Efzofitimod, previously called ATYR1923, is a first-in-class immunomodulator that suppresses immune responses in uncontrolled inflammatory diseases. The investigational therapy does so by selectively modulating neuropilin-2 (NRP2), which is a protein on immune cells that plays a role in granuloma formation in pulmonary sarcoidosis.

In the completed proof-of-concept Phase 1b/2a trial (NCT03824392), adults with pulmonary sarcoidosis received monthly intravenous (into-the-vein) infusions of the therapy.

Outcome data showed the highest dose (5 mg/kg) led to significant improvements in lung function, as well as reduced shortness of breath, cough, and fatigue, compared to a placebo. At all three doses tested, efzofitimod was well tolerated and safe.

The investigational pulmonary sarcoidosis treatment also lowered by 58% the use of corticosteroids, which are medicines often used to treat the disorder. According to the company, efzofitimod’s steroid-sparing effect was one of the reasons supporting the FDA’s favorable opinion.

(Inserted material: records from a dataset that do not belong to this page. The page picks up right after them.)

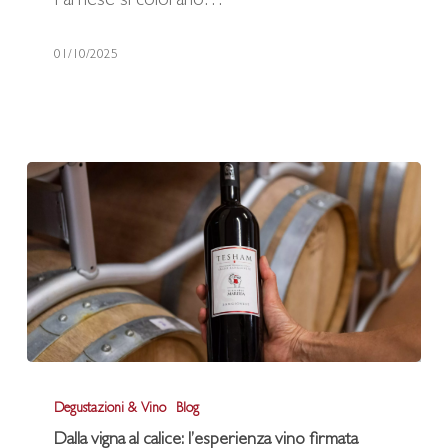
Farnese si colorano…
di
Marfisa
01/10/2025
Dalla
Degustazioni & Vino
Blog
vigna
Dalla vigna al calice: l’esperienza vino firmata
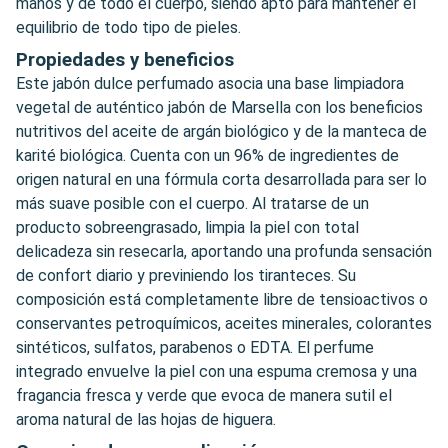
manos y de todo el cuerpo, siendo apto para mantener el
equilibrio de todo tipo de pieles.
Propiedades y beneficios
Este jabón dulce perfumado asocia una base limpiadora
vegetal de auténtico jabón de Marsella con los beneficios
nutritivos del aceite de argán biológico y de la manteca de
karité biológica. Cuenta con un 96% de ingredientes de
origen natural en una fórmula corta desarrollada para ser lo
más suave posible con el cuerpo. Al tratarse de un
producto sobreengrasado, limpia la piel con total
delicadeza sin resecarla, aportando una profunda sensación
de confort diario y previniendo los tiranteces. Su
composición está completamente libre de tensioactivos o
conservantes petroquímicos, aceites minerales, colorantes
sintéticos, sulfatos, parabenos o EDTA. El perfume
integrado envuelve la piel con una espuma cremosa y una
fragancia fresca y verde que evoca de manera sutil el
aroma natural de las hojas de higuera.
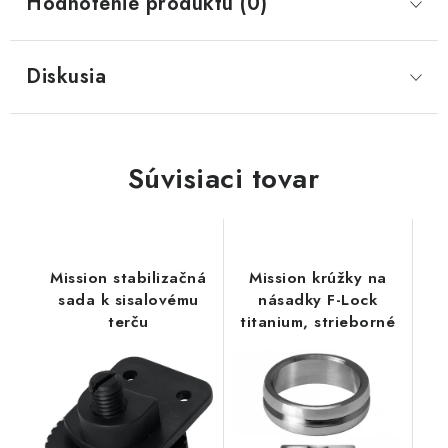
Hodnotenie produktu (0)
Diskusia
Súvisiaci tovar
Mission stabilizačná
Mission krúžky na
sada k sisalovému
násadky F-Lock
terču
titanium, strieborné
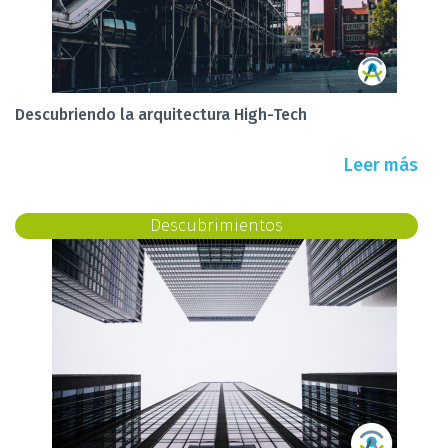
Descubriendo la arquitectura High-Tech
Leer más
Descubrimientos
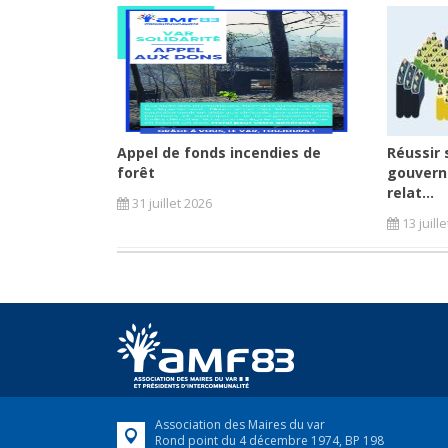
Appel de fonds incendies de
Réussir 
forêt
gouvern
relat...
31 juillet 2026
13 juill
Association des Maires du var
Rond point du 4 décembre 1974, BP 198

The new one-year EFZO-FIT Phase 3 registrational study intends to enroll 264 patients with pulmonary sarcoidosis at multiple centers in North America, Europe, and Japan. A registrational trial is required by regulatory authorities as a prerequisite to obtain approval.

Participants will be assigned randomly to receive either 3.0 mg/kg or 5.0 mg/kg doses of efzofitimod, or placebo, administered intravenously once a month for a total of 12 doses.

In addition to reducing corticosteroid use, secondary objectives include changes in lung function and other sarcoidosis symptoms.

“This study is a major step forward in developing a new treatment for patients with sarcoidosis,” added Robert P. Baughman, MD, emeritus professor at the University of Cincinnati in Ohio. “Treatment options for patients with sarcoidosis are limited.”

“Prednisone toxicity [a corticosteroid] is the most common complaint of patients on therapy,” said Baughman. “The steroid-sparing primary endpoint prioritized by the FDA highlights the need for new, disease-modifying treatment options that can improve clinical outcomes while reducing steroid toxicity with the goal of truly improving quality of life for patients.”

The FDA recently granted orphan drug status to efzofitimod, a designation intended to accelerate the development of treatments for rare diseases. The FDA defines such diseases as those affecting fewer than 200,000 people in the U.S.